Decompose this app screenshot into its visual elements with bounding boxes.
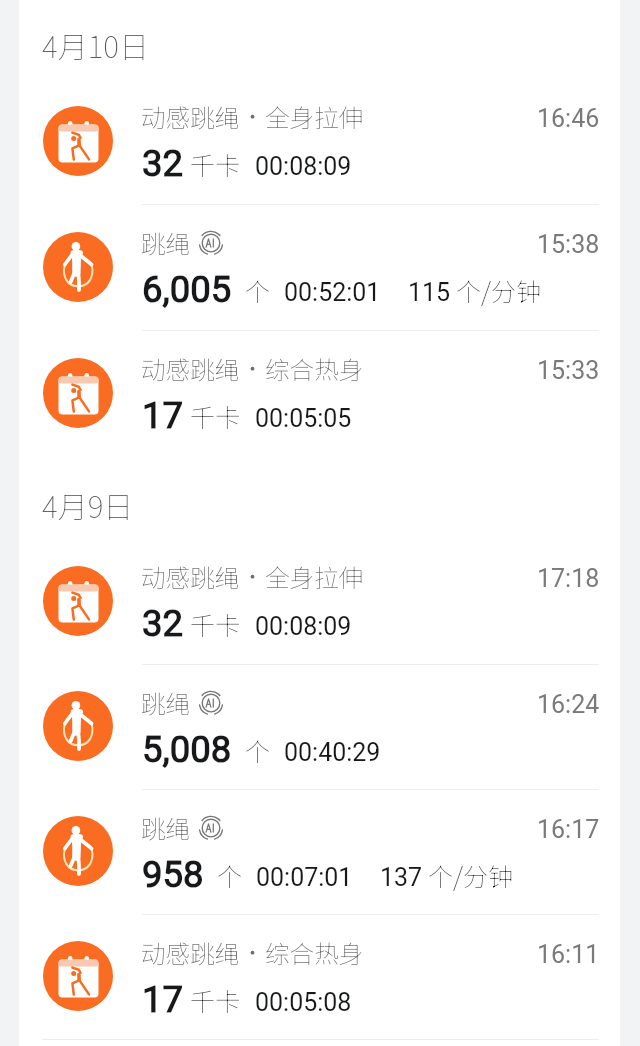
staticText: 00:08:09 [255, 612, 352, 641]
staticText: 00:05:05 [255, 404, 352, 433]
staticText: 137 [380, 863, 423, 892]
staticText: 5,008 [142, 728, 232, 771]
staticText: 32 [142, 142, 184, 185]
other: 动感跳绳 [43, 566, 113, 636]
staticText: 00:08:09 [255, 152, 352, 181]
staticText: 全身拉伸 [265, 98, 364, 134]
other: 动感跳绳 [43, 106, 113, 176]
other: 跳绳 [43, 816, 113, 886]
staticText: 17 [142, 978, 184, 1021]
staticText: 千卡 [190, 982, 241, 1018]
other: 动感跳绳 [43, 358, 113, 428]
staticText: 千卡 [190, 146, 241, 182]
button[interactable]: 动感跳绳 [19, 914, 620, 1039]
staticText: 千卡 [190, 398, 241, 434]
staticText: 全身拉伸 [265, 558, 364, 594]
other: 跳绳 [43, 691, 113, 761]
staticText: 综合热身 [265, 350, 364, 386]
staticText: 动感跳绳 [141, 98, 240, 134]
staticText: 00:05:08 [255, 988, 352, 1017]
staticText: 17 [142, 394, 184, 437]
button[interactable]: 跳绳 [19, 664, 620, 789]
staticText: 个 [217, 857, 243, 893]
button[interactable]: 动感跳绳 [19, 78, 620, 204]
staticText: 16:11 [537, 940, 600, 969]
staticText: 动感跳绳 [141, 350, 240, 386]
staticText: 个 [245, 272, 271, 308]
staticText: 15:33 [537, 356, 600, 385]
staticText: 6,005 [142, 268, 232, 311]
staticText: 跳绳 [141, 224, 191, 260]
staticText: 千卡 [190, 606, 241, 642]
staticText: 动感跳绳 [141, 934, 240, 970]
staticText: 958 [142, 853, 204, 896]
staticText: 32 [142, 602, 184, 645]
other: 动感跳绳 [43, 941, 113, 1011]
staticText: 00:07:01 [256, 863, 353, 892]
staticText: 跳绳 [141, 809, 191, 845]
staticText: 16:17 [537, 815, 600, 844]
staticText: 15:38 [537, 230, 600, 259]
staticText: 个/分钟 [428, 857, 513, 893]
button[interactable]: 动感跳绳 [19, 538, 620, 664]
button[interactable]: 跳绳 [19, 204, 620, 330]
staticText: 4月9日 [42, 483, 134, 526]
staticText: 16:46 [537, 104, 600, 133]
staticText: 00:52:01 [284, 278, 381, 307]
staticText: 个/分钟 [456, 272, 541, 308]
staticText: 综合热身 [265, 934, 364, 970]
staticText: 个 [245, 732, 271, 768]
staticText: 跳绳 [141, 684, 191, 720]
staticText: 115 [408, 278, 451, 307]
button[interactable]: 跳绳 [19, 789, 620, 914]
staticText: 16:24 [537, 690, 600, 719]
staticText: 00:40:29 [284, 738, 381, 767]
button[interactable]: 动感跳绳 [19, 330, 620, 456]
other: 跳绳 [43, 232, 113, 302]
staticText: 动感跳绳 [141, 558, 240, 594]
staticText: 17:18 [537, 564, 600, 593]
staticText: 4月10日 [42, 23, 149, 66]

---

> [What is expected]
Lines in the entries above that hold "other" should be counted; give only that count.

> [Solution for this exercise]
7